Possible improvementsEdit

Common MediaWiki namespaceEdit

One suggestion for dealing with the problems of importing and exporting messages from the MediaWiki namespace is to create a common site from which all projects (at least all Wikimedia Foundation projects) draw their interface messages. Thus, translations could be made with instant effect across all projects. However, this runs into the problem of #l10n versus customisation, since a system would then be needed for making project-specific versions "on top of" the centrally maintained ones. While it would be possible to use the central version only where no local version has been created, this would be equivalent to updating from LanguageXX.php only those messages which hadn't been customised - leaving any changes necessary to those that had been editted just as unnoticed as before.

A central point for managing the l10n of the software is, however, a sensible idea; with proper import (and export) facilities in individual installations, this could be used as the basis of the translation for all users (including those downloading the software from Sourceforge). To a certain extent, the pages here on meta on which LanguageXX.php files are (sometimes) created is an attempt at this.

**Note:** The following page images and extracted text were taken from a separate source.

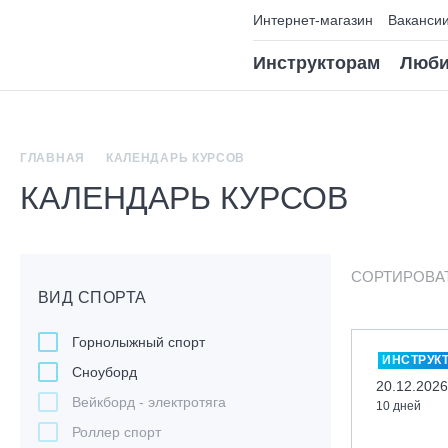
Интернет-магазин
Ваканси
Инструкторам
Люби
ГЛАВНАЯ
КАЛЕНДАРЬ КУРСОВ
КАЛЕНДАРЬ КУРСОВ
СОРТИРОВА
ВИД СПОРТА
Горнолыжный спорт
ИНСТРУК
Сноуборд
20.12.2026
Вейкборд - электротяга
10 дней
Роллер спорт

l10n management softwareEdit

In order to solve the problems with #Synchornisation between languages, it would be useful to run a piece of software - either written from scratch or adapted from something existing - to keep track of which messages had up-to-date translations in which languages. Such a piece of software would ideally:

  • allow the editting of each message, perhaps in a wiki style (history, RecentChanges, etc)
  • allow developers to flag a message as changed in a new version
  • show at a glance which messages in a particular language were either untranslated or out-of-date
  • export the messages automatically to LanguageXX.php files
    • possibly also allow trusted users to check these into Sourceforge and/or install them into running Wikimedia projects
  • either import from, or perhaps allow comparison with, the MediaWiki namespaces of existing projects

A l10n installerEdit

In order for any of this to be any use, however, the MediaWiki software itself needs to have a system for installing the new translations. This could take the form of a "l10n installer", which would run during pgrade to a new software version, and also "on demand" when a new LanguageXX.php file was made available. It could:

  • over-write all those pages in the MediaWiki namespace that had never been editted with messages from the new LanguageXX.php (we can't just not create them on install, because they've already been created long ago)
  • create a list of those messages which had been customised, but which had also been changed in the new LanguageXX.php file, and therefore needed review. This list would then somehow have to be brought to the attention of the project's community of users.